[Study material Boundary: Start]
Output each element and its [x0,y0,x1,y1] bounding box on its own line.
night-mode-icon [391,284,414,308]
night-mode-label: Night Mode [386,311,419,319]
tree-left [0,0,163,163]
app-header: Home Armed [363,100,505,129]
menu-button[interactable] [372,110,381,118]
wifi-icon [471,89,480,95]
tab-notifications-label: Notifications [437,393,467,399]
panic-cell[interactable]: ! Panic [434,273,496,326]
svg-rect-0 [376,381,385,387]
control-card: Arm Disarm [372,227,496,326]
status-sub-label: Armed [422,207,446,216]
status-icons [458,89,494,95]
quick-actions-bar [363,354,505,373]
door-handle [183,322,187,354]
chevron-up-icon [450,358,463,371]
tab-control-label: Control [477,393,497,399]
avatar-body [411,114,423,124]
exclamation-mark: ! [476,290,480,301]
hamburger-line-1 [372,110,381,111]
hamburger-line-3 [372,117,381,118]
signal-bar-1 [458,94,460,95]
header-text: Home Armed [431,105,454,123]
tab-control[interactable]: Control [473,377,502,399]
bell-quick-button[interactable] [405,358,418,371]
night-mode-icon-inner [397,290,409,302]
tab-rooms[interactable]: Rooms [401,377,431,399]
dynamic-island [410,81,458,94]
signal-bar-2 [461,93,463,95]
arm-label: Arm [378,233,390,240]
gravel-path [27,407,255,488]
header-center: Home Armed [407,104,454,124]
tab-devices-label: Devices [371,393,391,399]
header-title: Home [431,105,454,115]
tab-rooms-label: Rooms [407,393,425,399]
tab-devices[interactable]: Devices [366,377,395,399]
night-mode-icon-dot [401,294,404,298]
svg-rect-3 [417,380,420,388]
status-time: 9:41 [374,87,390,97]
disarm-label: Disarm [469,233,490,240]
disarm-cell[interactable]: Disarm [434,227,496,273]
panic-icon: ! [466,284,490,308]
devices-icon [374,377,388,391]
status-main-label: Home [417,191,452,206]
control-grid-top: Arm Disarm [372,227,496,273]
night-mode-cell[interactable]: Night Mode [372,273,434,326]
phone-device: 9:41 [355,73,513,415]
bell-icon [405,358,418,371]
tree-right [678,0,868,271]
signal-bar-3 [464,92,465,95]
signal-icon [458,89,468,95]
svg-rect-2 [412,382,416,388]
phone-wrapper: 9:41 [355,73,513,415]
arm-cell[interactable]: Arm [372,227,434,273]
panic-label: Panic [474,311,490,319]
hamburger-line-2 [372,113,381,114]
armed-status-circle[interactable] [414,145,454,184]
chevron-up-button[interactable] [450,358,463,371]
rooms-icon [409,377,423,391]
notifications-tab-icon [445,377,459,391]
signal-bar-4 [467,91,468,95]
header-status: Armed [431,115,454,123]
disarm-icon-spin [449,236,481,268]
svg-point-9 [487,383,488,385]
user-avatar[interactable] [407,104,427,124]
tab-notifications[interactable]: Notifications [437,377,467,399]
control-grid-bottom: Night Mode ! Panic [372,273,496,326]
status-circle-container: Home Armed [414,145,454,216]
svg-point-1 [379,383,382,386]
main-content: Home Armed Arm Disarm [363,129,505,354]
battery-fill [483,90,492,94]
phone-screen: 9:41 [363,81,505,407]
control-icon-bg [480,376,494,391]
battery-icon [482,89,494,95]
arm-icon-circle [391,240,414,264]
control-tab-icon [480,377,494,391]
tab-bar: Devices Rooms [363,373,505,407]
[Study material Boundary: End]
* **Exercise**
Look through the entries and return every line where "quick" appears.

* **Completed task**
quick-actions-bar [363,354,505,373]
bell-quick-button[interactable] [405,358,418,371]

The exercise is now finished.